To do my tzompantli cake I had to make some structural decisions. Did I want skull shaped cakes that I could stack together as a rack or did I want to make a regular old cake and merely decorate it with skulls made from fondant? This time, I decided to stick to doing the cake with fondant skulls. For one thing, although I had plastic skull molds for making sugar skulls for the Day of the Dead, I didn't actually have any mold that could withstand oven temperatures. I did see some skull pans once but the details on them were woefully inadequate. Friend M has actually taken quite a bit of bone anatomy and would have doubtless been disappointed with them!
As I’ve said earlier, I wasn’t that good at molding the skulls. As you can see below they really ended up resembling gorilla skulls. Well, sort of…put it this way, had you opted for a statistical shape analysis of my fondant skulls you would have concluded that the individuals in question suffered from all sorts of rare and unusual maladies. You might also have concluded that they were evidence of a now extinct race of polar space gorillas. You know, I did once have access to a 3d scanner, perhaps it would be a fun exercise for next time!

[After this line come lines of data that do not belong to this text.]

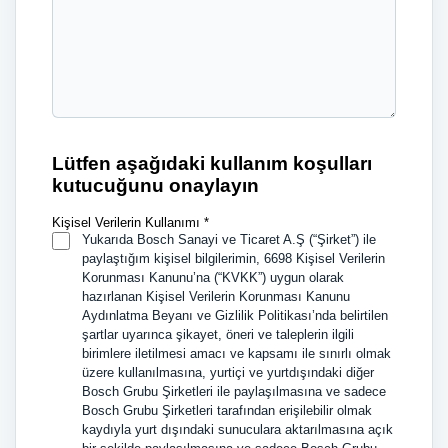
Lütfen aşağıdaki kullanım koşulları
kutucuğunu onaylayın
Kişisel Verilerin Kullanımı *
Yukarıda Bosch Sanayi ve Ticaret A.Ş (“Şirket”) ile
paylaştığım kişisel bilgilerimin, 6698 Kişisel Verilerin
Korunması Kanunu’na (“KVKK”) uygun olarak
hazırlanan Kişisel Verilerin Korunması Kanunu
Aydınlatma Beyanı ve Gizlilik Politikası’nda belirtilen
şartlar uyarınca şikayet, öneri ve taleplerin ilgili
birimlere iletilmesi amacı ve kapsamı ile sınırlı olmak
üzere kullanılmasına, yurtiçi ve yurtdışındaki diğer
Bosch Grubu Şirketleri ile paylaşılmasına ve sadece
Bosch Grubu Şirketleri tarafından erişilebilir olmak
kaydıyla yurt dışındaki sunuculara aktarılmasına açık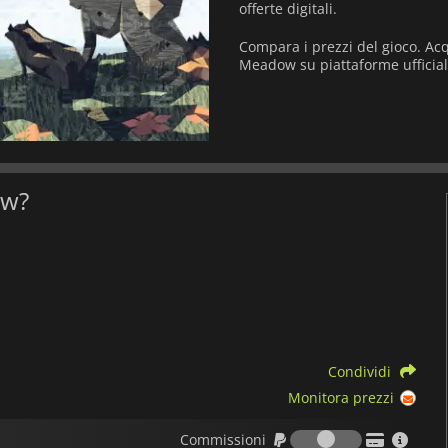
offerte digitali.
Compara i prezzi del gioco. Ac
Meadow su piattaforme ufficia
ow?
Condividi
Monitora prezzi
Commission
Commissioni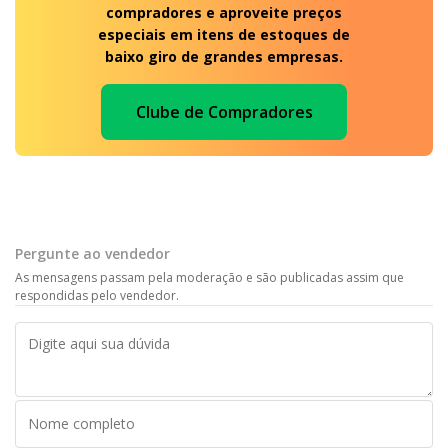
compradores e aproveite preços
especiais em itens de estoques de
baixo giro de grandes empresas.
Clube de Compradores
Pergunte ao vendedor
As mensagens passam pela moderação e são publicadas assim que
respondidas pelo vendedor.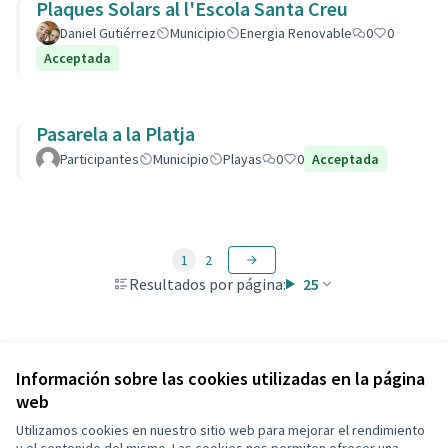
Plaques Solars al l'Escola Santa Creu
Daniel Gutiérrez
Municipio
Energia Renovable
0
0
Acceptada
Pasarela a la Platja
Participantes
Municipio
Playas
0
0
Acceptada
1
2
Resultados por página:
25
Ver todas las propuestas retiradas
Información sobre las cookies utilizadas en la página
web
Utilizamos cookies en nuestro sitio web para mejorar el rendimiento
Términos y condiciones de uso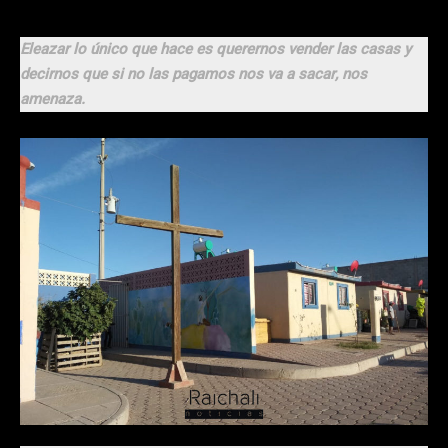
Eleazar lo único que hace es querernos vender las casas y
decirnos que si no las pagamos nos va a sacar, nos
amenaza.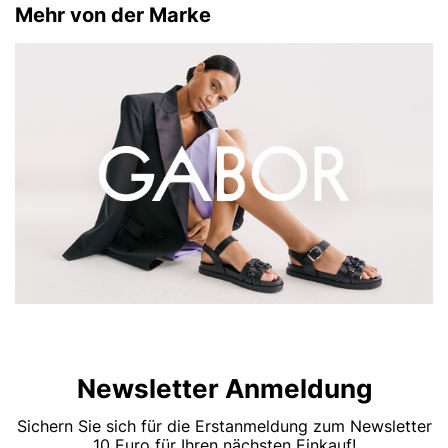
Mehr von der Marke
Newsletter Anmeldung
Sichern Sie sich für die Erstanmeldung zum Newsletter
10 Euro für Ihren nächsten Einkauf!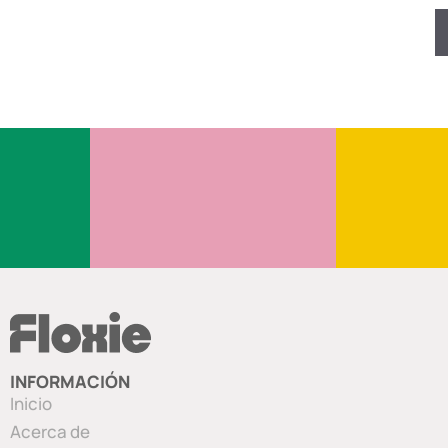
INFORMACIÓN
Inicio
Acerca de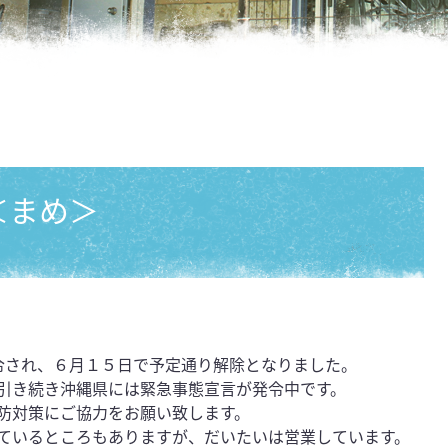
 ＜まめ＞
令され、６月１５日で予定通り解除となりました。
引き続き沖縄県には緊急事態宣言が発令中です。
防対策にご協力をお願い致します。
ているところもありますが、だいたいは営業しています。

The good thing about doing a skull rack for a friend is that you can also render their head alongside all the other “victims”. In this case I thought it would be better if I did a head with flesh still on it, so it would be recognizably hers. As you can see, it does sort of look like a human head, perhaps a bit too much of a Barbie-like expression but then, I don’t actually know what decapitated fresh heads look like much less what type of expressions are common so it could be just right. I opted to sculpt the head and the features entirely of different colors of fondant rather than paint the features onto the head. I thought painting on the fondant, while it would produce a more realistic head, might make the monochromatic white fondant skulls appear a little to different and fake-looking by comparison. I suppose I was going for more of a "fake" fun style in this case rather than gorey. Perhaps next time I'll go for horribly accurate.
Finally, I attempted to use lollipop sticks to make the requisite “rack” for the skulls. Believe it or not, it did actually stay up but the big problem I found was that the skulls kept spinning and staying at awkward angles more suggestive of a child’s toy or a really macabre abacus rather than a real skull rack.
This is where some more details on skull rack practice would have helped. It’s possible that they used a method other than the simple obvious method of "impale the skulls with a stick and put on rack"…they may have been attached by other means or secured by some other device to the stick. Or it could be that my skulls (being solid and ill-proportioned) were so “off” in their measurements and weight that they simply didn’t behave like real skulls would. I suspect that it’s a combination of the two, I don’t know how the rack worked and I messed up the skull proportions. It would be easy to find out with real skulls but I had cake to finish making. Besides, I don’t have access to labs where they work with skulls at my university and I suspect that they would look askance at anything that might require er, drilling holes into them to see how I could hang them on a rack! But it would be a nice side research project for the history/discovery channel types. I hope they get right on that.
Finally, I just laid the rack directly onto the cake surface so that all the skulls (and fleshed head) were laying in the correct manner. The cake was basically a simple and yummy platform for the actual skull rack. It was a golden buttercream cake with a simple american style confectioner's sugar buttercream (arizona is too hot generally to use any other kind without some access to near constant refrigeration). You can see the happy result below.
Naturally, everyone got their own skull.